Rodzina De Simone
Ojciec Sergio, Eduardo, zmarł w 1964 r., nie wiedząc, co stało się z jego synem. Matka Sergia, Gizella de Simone, dowiedziała się o zbrodni na Bullenhuser Damm w 1983 r. i wzięła udział w uroczystościach upamiętniających w Hamburgu 20 kwietnia 1984 r.


Nie chciała jednak uwierzyć, że Sergio nie żyje i aż do swojej śmierci w 1988 r. miała nadzieję, że wciąż żyje. Jej syn Mario, który urodził się po wojnie, jego żona Clotilde i ich syn Edoardo regularnie uczestniczą w uroczystościach upamiętniających 20 kwietnia, podobnie jak jej kuzynki Andra i Tatiana Bucci.
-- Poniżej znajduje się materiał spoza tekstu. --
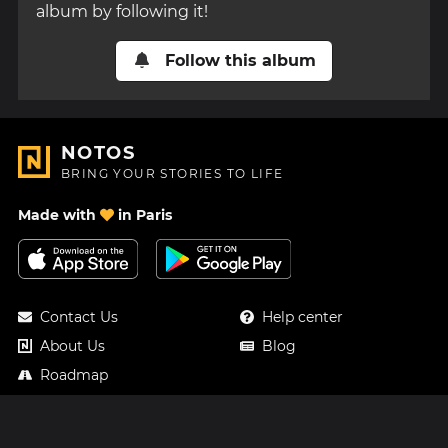
album by following it!
Follow this album
NOTOS
BRING YOUR STORIES TO LIFE
Made with
in Paris
Contact Us
Help center
About Us
Blog
Roadmap
Pricing
Mastodon
Notos Gift Card
Facebook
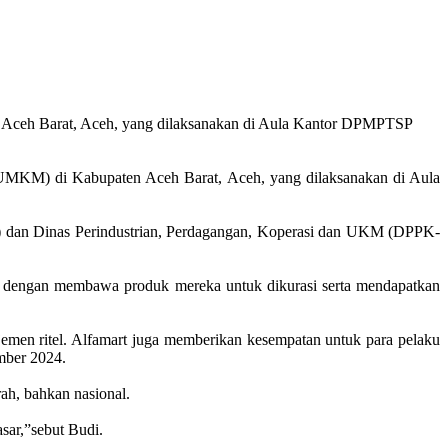
n Aceh Barat, Aceh, yang dilaksanakan di Aula Kantor DPMPTSP
(UMKM) di Kabupaten Aceh Barat, Aceh, yang dilaksanakan di Aula
) dan Dinas Perindustrian, Perdagangan, Koperasi dan UKM (DPPK-
 dengan membawa produk mereka untuk dikurasi serta mendapatkan
men ritel. Alfamart juga memberikan kesempatan untuk para pelaku
mber 2024.
h, bahkan nasional.
sar,”sebut Budi.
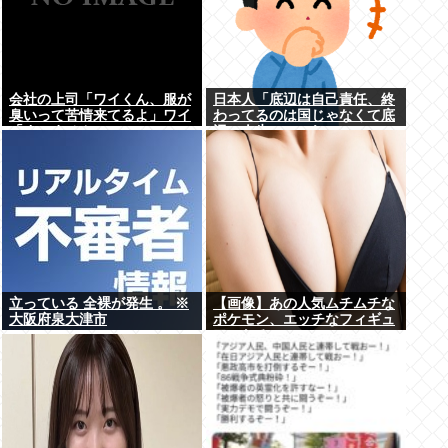
会社の上司「ワイくん、服が
日本人「底辺は自己責任、終
臭いって苦情来てるよ」ワイ
わってるのは国じゃなくて底
「すいません」
辺の人生」←これ
立っている 全裸が発生 。 ※
【画像】あの人気ムチムチな
大阪府泉大津市
ポケモン、エッチなフィギュ
アになる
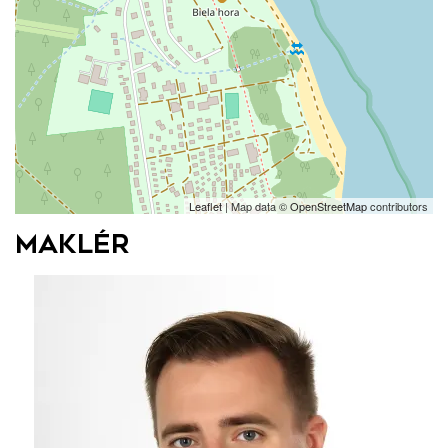
Leaflet
| Map data ©
OpenStreetMap
contributors
Maklér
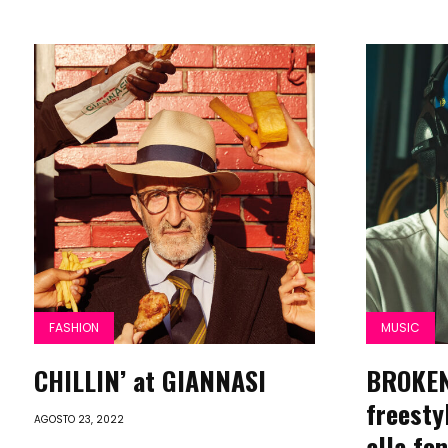
FASHION
MUSIC
CHILLIN’ at GIANNASI
BROKEN
freesty
AGOSTO 23, 2022
alla fo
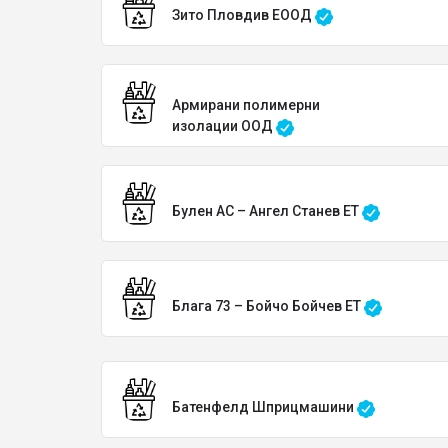
Зито Пловдив ЕООД
Армирани полимерни
изолации ООД
Булен АС – Ангел Станев ЕТ
Блага 73 – Бойчо Бойчев ЕТ
Батенфелд Шприцмашини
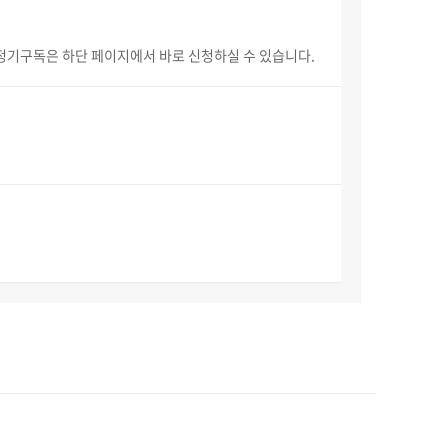
정기구독은 하단 페이지에서 바로 신청하실 수 있습니다.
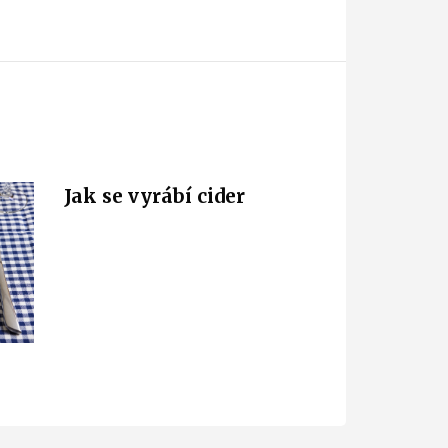
Jak se vyrábí cider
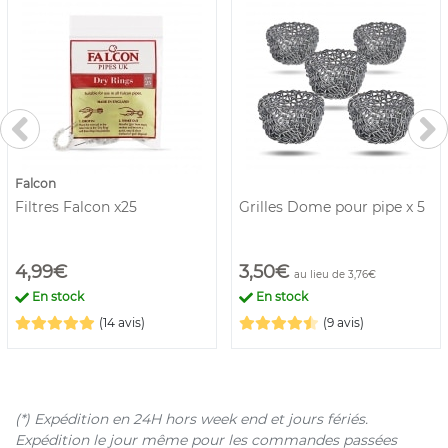
Falcon
Filtres Falcon x25
Grilles Dome pour pipe x 5
4,99€
3,50€
au lieu de 3,76€
En stock
En stock
(14 avis)
(9 avis)
(*) Expédition en 24H hors week end et jours fériés.
Expédition le jour même pour les commandes passées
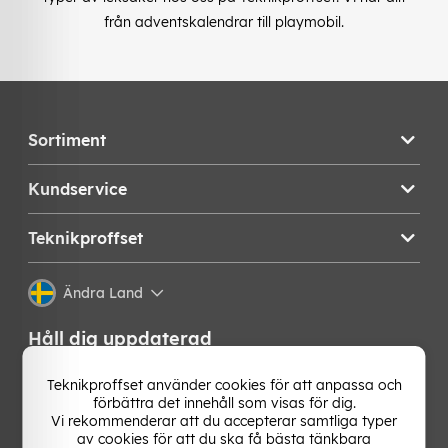
från adventskalendrar till playmobil.
Sortiment
Kundservice
Teknikproffset
Ändra Land
Håll dig uppdaterad
Få de senaste nyheterna, hetaste erbjudandena och
Teknikproffset använder cookies för att anpassa och
bästa tipsen från oss direkt i din mejlkorg. Signa upp på
förbättra det innehåll som visas för dig.
vårt nyhetsbrev!
Vi rekommenderar att du accepterar samtliga typer
av cookies för att du ska få bästa tänkbara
Andra i Tatiana Bucci postawiły sobie za cel dzielenie się swoją historią życia w możliwie najszerszym zakresie. Opublikowały własne wspomnienia ("Zawsze pamiętaj, jak się nazywasz") i podróżowały do miejsca pamięci Auschwitz z klasami szkolnymi. Pełnią także rolę świadkiń historii i opowiadają o swoim życiu oraz losach swojej rodziny podczas spotkań z uczniami we włoskich szkołach. Na początku marca 2022 r. zostały odznaczone Krzyżem Zasługi Republiki Federalnej Niemiec.